[[ Records supplied, beginning ]]
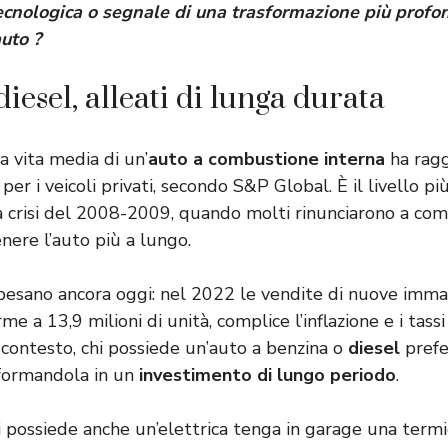
cnologica o segnale di una trasformazione più profo
auto ?
iesel, alleati di lunga durata
la vita media di un’
auto a combustione interna
ha ragg
per i veicoli privati, secondo S&P Global. È il livello pi
a crisi del 2008-2009, quando molti rinunciarono a co
nere l’auto più a lungo.
pesano ancora oggi: nel 2022 le vendite di nuove immat
me a 13,9 milioni di unità, complice l’inflazione e i tassi
 contesto, chi possiede un’auto a benzina o
diesel
prefe
asformandola in un
investimento di lungo periodo
.
i possiede anche un’elettrica tenga in garage una termi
[[ Records supplied, end ]]
» Aim of the exercise
Whenever a line above has the word "lungo" in it, copy that line.

» Written reply
nere l’auto più a lungo.
investimento di lungo periodo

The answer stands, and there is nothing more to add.